[SUPPLIED DATA]

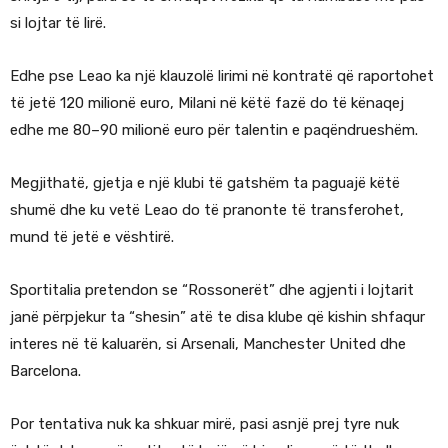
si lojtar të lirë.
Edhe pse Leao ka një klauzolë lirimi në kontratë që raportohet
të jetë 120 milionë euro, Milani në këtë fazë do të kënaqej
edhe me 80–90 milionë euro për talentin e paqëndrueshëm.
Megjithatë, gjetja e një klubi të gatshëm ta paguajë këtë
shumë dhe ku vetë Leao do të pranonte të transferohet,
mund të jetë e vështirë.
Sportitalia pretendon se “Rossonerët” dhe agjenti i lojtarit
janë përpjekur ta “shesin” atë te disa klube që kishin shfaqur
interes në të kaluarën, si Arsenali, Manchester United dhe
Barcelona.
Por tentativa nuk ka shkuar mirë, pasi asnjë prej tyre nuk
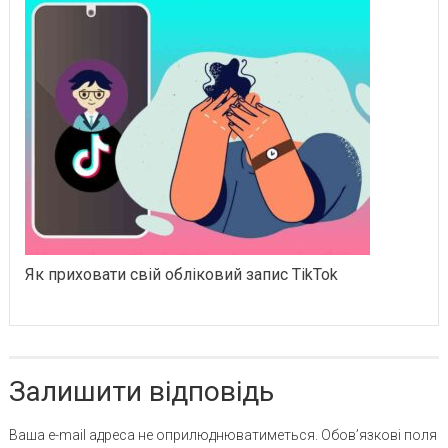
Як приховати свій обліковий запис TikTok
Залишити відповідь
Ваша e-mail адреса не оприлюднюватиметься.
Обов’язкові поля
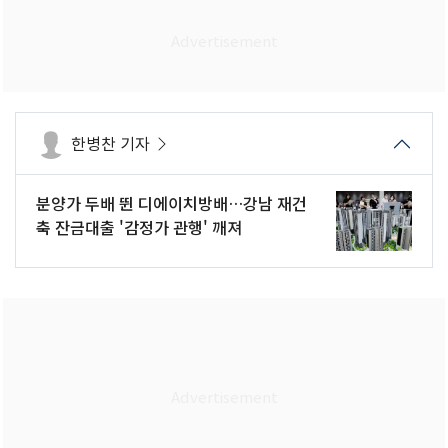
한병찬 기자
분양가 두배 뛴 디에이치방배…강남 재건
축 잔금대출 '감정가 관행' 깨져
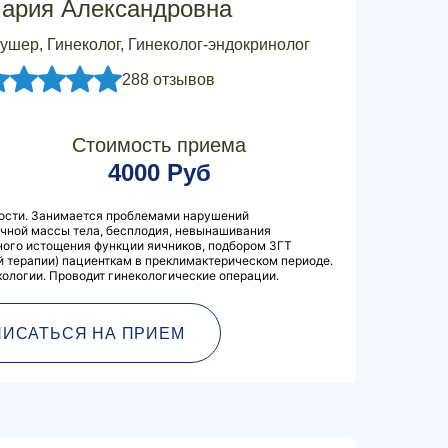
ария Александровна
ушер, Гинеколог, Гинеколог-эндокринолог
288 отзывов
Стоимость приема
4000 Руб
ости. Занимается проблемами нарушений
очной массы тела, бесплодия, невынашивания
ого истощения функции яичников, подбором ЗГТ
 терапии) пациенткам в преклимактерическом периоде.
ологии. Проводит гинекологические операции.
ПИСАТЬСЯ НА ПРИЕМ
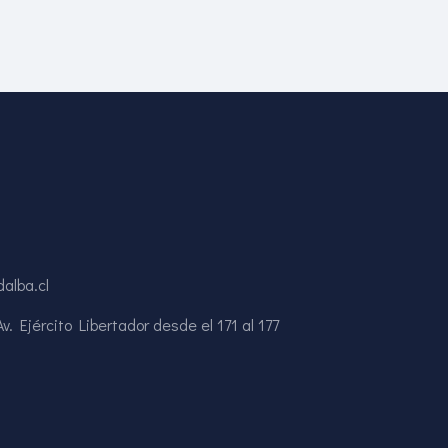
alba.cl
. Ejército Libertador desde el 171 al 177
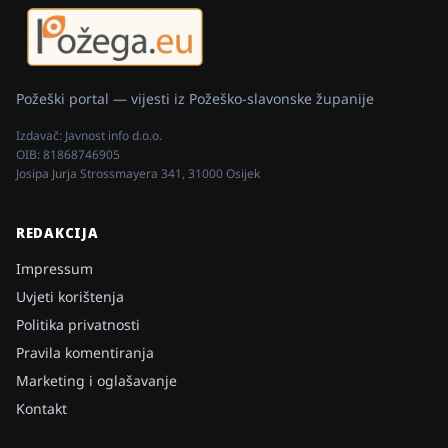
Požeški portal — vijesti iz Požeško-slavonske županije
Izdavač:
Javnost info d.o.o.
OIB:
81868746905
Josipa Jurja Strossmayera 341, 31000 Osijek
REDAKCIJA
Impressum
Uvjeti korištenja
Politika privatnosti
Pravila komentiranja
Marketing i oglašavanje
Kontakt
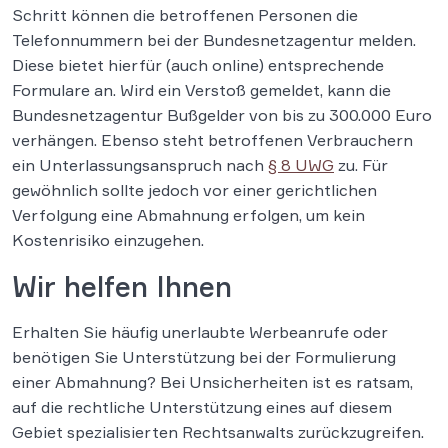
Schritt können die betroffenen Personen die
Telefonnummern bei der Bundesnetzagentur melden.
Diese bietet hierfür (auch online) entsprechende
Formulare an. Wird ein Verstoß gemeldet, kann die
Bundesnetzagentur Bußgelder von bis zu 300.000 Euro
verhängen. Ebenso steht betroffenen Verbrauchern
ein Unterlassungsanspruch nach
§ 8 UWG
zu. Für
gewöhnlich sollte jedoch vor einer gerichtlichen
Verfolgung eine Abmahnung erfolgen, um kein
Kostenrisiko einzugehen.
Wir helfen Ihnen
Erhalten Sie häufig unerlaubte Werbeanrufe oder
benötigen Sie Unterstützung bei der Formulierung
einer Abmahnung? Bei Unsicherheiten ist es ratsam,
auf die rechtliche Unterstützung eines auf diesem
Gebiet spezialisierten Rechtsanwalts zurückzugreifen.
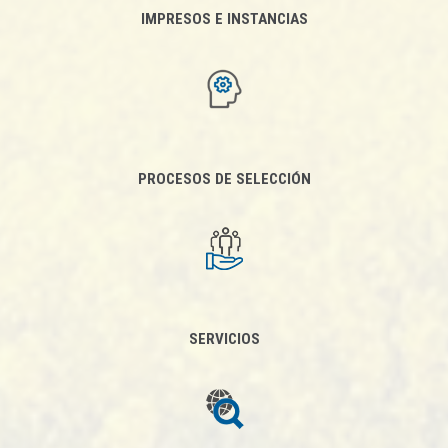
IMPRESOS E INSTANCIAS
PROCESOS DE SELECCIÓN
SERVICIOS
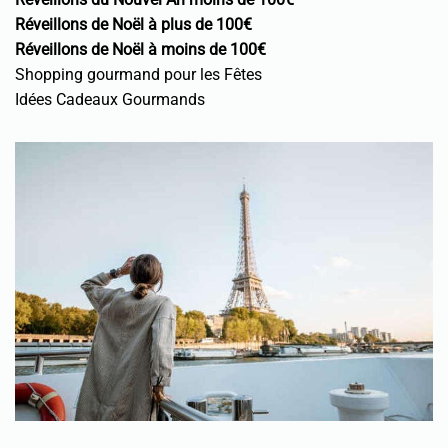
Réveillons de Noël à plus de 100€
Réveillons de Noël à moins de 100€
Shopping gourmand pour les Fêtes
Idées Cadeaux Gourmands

[/SUPPLIED DATA]

(TASK TO CARRY OUT): From the first line of the records through the line containing "терапии) пациенткам в", please output exactly those lines and nothing more, leaving out the pictures.

(ANSWER SPACE):
si lojtar të lirë.
Edhe pse Leao ka një klauzolë lirimi në kontratë që raportohet
të jetë 120 milionë euro, Milani në këtë fazë do të kënaqej
edhe me 80–90 milionë euro për talentin e paqëndrueshëm.
Megjithatë, gjetja e një klubi të gatshëm ta paguajë këtë
shumë dhe ku vetë Leao do të pranonte të transferohet,
mund të jetë e vështirë.
Sportitalia pretendon se “Rossonerët” dhe agjenti i lojtarit
janë përpjekur ta “shesin” atë te disa klube që kishin shfaqur
interes në të kaluarën, si Arsenali, Manchester United dhe
Barcelona.
Por tentativa nuk ka shkuar mirë, pasi asnjë prej tyre nuk
Як приховати свій обліковий запис TikTok
Залишити відповідь
Ваша e-mail адреса не оприлюднюватиметься.
Обов’язкові поля
한병찬 기자
분양가 두배 뛴 디에이치방배…강남 재건
축 잔금대출 '감정가 관행' 깨져
ария Александровна
ушер, Гинеколог, Гинеколог-эндокринолог
288 отзывов
Стоимость приема
4000 Руб
ости. Занимается проблемами нарушений
очной массы тела, бесплодия, невынашивания
ого истощения функции яичников, подбором ЗГТ
 терапии) пациенткам в преклимактерическом периоде.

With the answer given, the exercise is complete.